++++ Data to use ++++

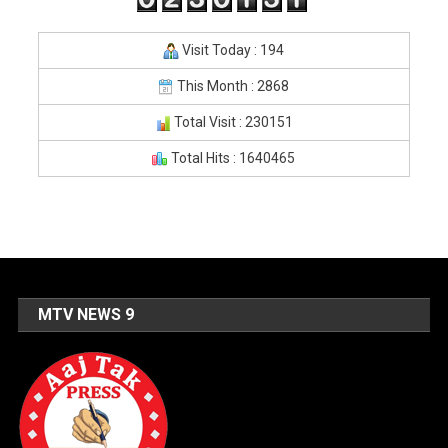
Visit Today : 194
This Month : 2868
Total Visit : 230151
Total Hits : 1640465
MTV NEWS 9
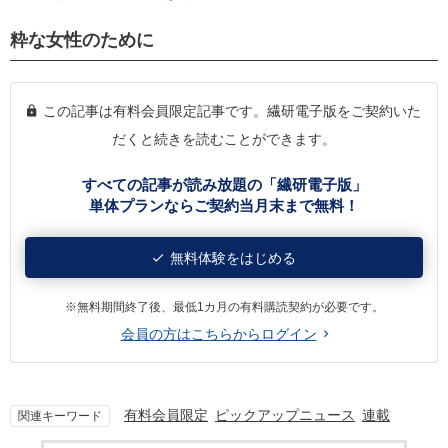
粋な女性のために
この記事は有料会員限定記事です。繊研電子版をご契約いた
だくと続きを読むことができます。
すべての記事が読み放題の「繊研電子版」
単体プランならご契約当月末まで無料！
無料体験をはじめる
※無料期間終了後、最低1カ月の有料購読契約が必要です。
会員の方はこちらからログイン
有料会員限定
ピックアップニュース
連載
関連キーワード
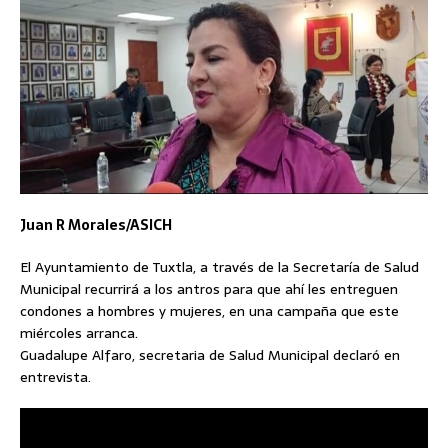
Juan R Morales/ASICH
El Ayuntamiento de Tuxtla, a través de la Secretaría de Salud
Municipal recurrirá a los antros para que ahí les entreguen
condones a hombres y mujeres, en una campaña que este
miércoles arranca.
Guadalupe Alfaro, secretaria de Salud Municipal declaró en
entrevista.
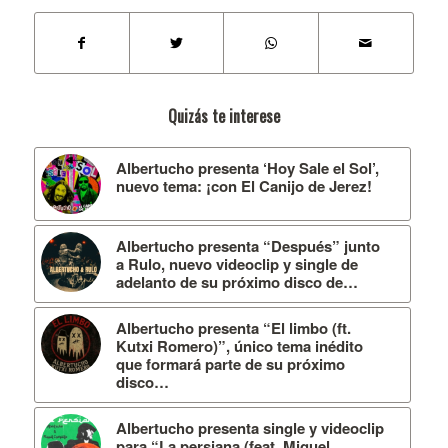
Quizás te interese
Albertucho presenta ‘Hoy Sale el Sol’,
nuevo tema: ¡con El Canijo de Jerez!
Albertucho presenta “Después” junto
a Rulo, nuevo videoclip y single de
adelanto de su próximo disco de…
Albertucho presenta “El limbo (ft.
Kutxi Romero)”, único tema inédito
que formará parte de su próximo
disco…
Albertucho presenta single y videoclip
para “La persiana (feat. Miguel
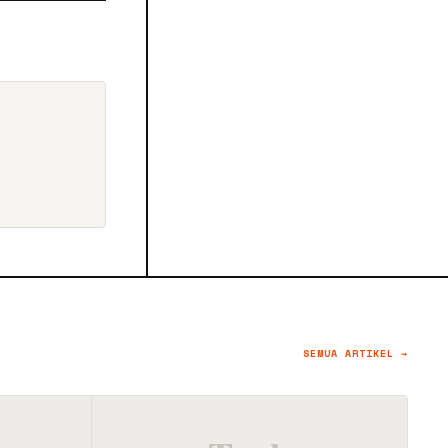
SEMUA ARTIKEL →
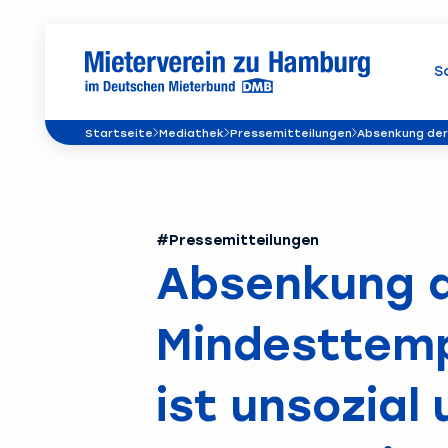
S
Startseite
Mediathek
Pressemitteilungen
Absenkung der
#Pressemitteilungen
Absenkung 
Mindesttem
ist unsozial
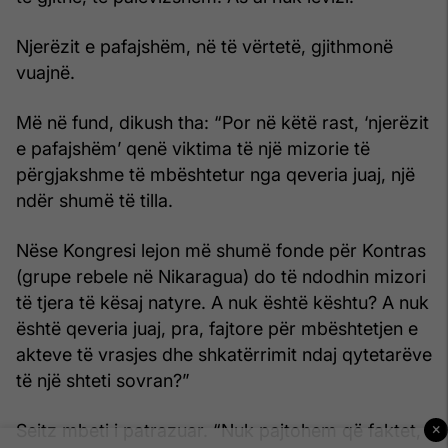
Njerëzit e pafajshëm, në të vërtetë, gjithmonë
vuajnë.
Më në fund, dikush tha: “Por në këtë rast, ‘njerëzit
e pafaj­shëm’ qenë viktima të një mizorie të
përgjakshme të mbështe­tur nga qeveria juaj, një
ndër shumë të tilla.
Nëse Kongresi lejon më shumë fonde për Kontras
(grupe rebele në Nikaragua) do të ndodhin mizori
të tjera të kësaj natyre. A nuk është kështu? A nuk
është qeveria juaj, pra, faj­tore për mbështetjen e
akteve të vrasjes dhe shkatërrimit ndaj qytetarëve
të një shteti sovran?”
×
Seitz mbeti i patrazuar. “Nuk pajtohem që faktet,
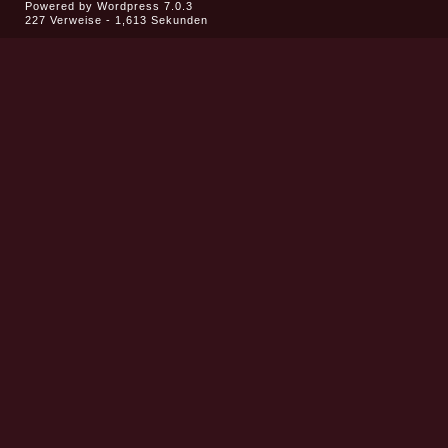
Powered by
Wordpress 7.0.3
227 Verweise - 1,613 Sekunden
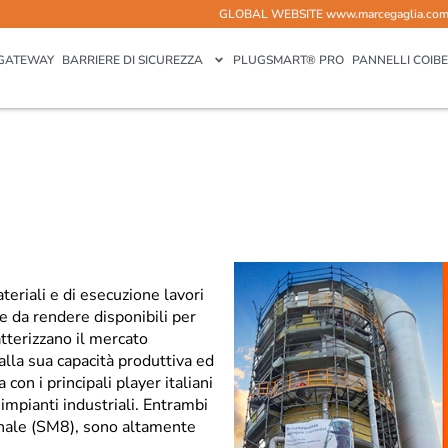
GLOBAL WEBSITE
www.marcegaglia.co
GATEWAY
BARRIERE DI SICUREZZA
PLUGSMART® PRO
PANNELLI COIBE
teriali e di esecuzione lavori
e da rendere disponibili per
atterizzano il mercato
alla sua capacità produttiva ed
a con i principali player italiani
impianti industriali. Entrambi
ionale (SM8), sono altamente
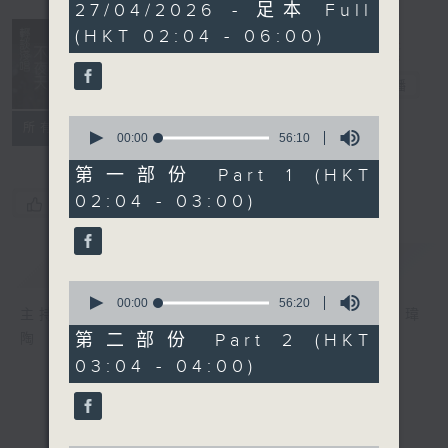
3
27/04/2026 - 足本 Full
hours,
(HKT 02:04 - 06:00)
43
minutes,
59
輕談淺唱不夜天
seconds
電台直播
0
聯絡
所有集數
seconds
00:00
56:10
of
56
第一部份 Part 1 (HKT
minutes,
02:04 - 03:00)
10
您喜歡這個節目嗎?
seconds
簡介
GIST
0
seconds
00:00
56:20
主持人：岑亮、劉沛龍、姜文杰、張家樂、雷瑋
of
56
第二部份 Part 2 (HKT
陶
minutes,
03:04 - 04:00)
20
seconds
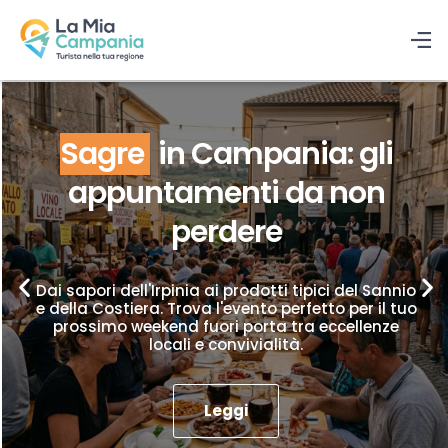
Sagre
in Campania: gli
appuntamenti da non
perdere
Dai sapori dell'Irpinia ai prodotti tipici del Sannio
e della Costiera. Trova l'evento perfetto per il tuo
prossimo weekend fuori porta tra eccellenze
locali e convivialità.
Leggi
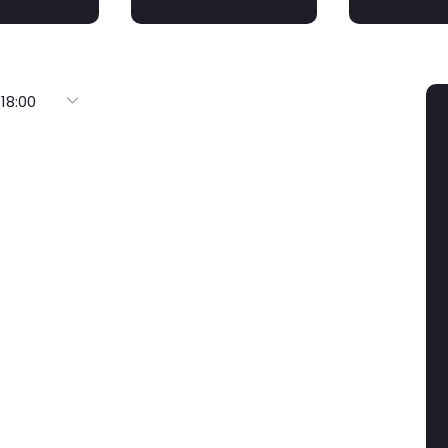
 18:00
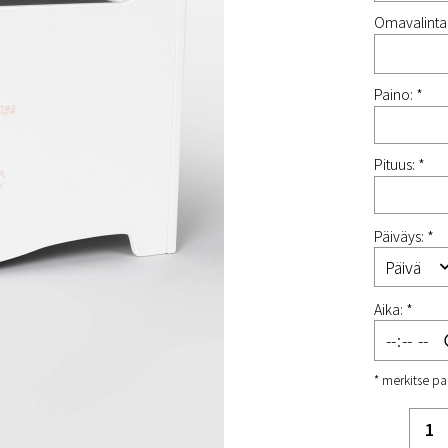
Omavalintai
Paino: *
Pituus: *
Päiväys: *
Aika: *
* merkitse pa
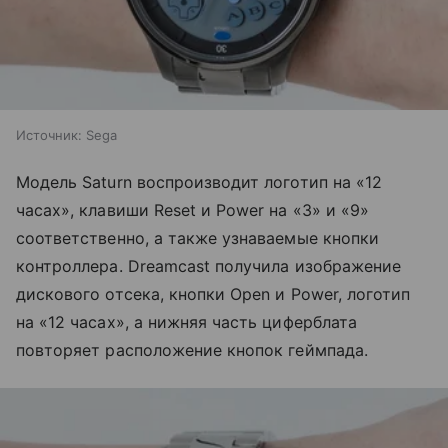
Источник:
Sega
Модель Saturn воспроизводит логотип на «12
часах», клавиши Reset и Power на «3» и «9»
соответственно, а также узнаваемые кнопки
контроллера. Dreamcast получила изображение
дискового отсека, кнопки Open и Power, логотип
на «12 часах», а нижняя часть циферблата
повторяет расположение кнопок геймпада.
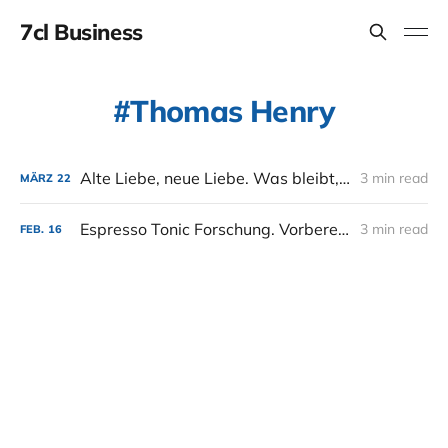
7cl Business
Thomas Henry
Alte Liebe, neue Liebe. Was bleibt, ist Bitter Lemon.
3 min read
MÄRZ
22
Espresso Tonic Forschung. Vorbereitungen: Phase 1 und 2
3 min read
FEB.
16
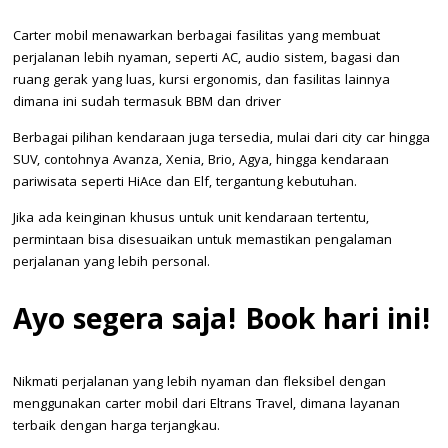
Carter mobil menawarkan berbagai fasilitas yang membuat
perjalanan lebih nyaman, seperti AC, audio sistem, bagasi dan
ruang gerak yang luas, kursi ergonomis, dan fasilitas lainnya
dimana ini sudah termasuk BBM dan driver
Berbagai pilihan kendaraan juga tersedia, mulai dari city car hingga
SUV, contohnya Avanza, Xenia, Brio, Agya, hingga kendaraan
pariwisata seperti HiAce dan Elf, tergantung kebutuhan.
Jika ada keinginan khusus untuk unit kendaraan tertentu,
permintaan bisa disesuaikan untuk memastikan pengalaman
perjalanan yang lebih personal.
Ayo segera saja! Book hari ini!
Nikmati perjalanan yang lebih nyaman dan fleksibel dengan
menggunakan carter mobil dari Eltrans Travel, dimana layanan
terbaik dengan harga terjangkau.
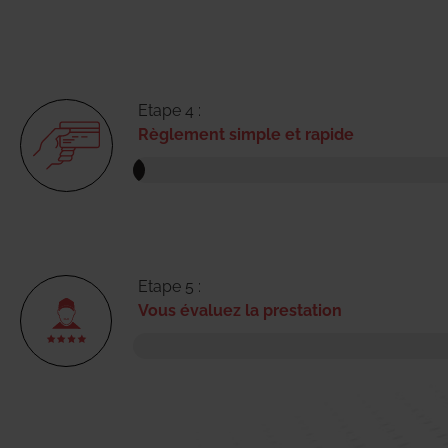
Etape 4 :
Règlement simple et rapide
Etape 5 :
Vous évaluez la prestation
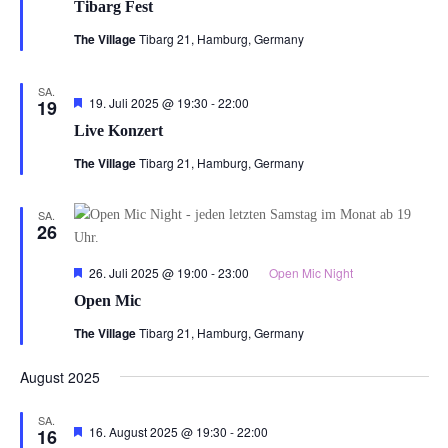
Tibarg Fest
The Village
Tibarg 21, Hamburg, Germany
SA.
Hervorgehoben
19. Juli 2025 @ 19:30
-
22:00
19
Live Konzert
The Village
Tibarg 21, Hamburg, Germany
SA.
26
Hervorgehoben
26. Juli 2025 @ 19:00
-
23:00
Open Mic Night
Open Mic
The Village
Tibarg 21, Hamburg, Germany
August 2025
SA.
Hervorgehoben
16. August 2025 @ 19:30
-
22:00
16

++++

* _What the task requires_
Copy every line of the data that carries the word "Total".

* _Solved exercise_
Total Visit : 230151
Total Hits : 1640465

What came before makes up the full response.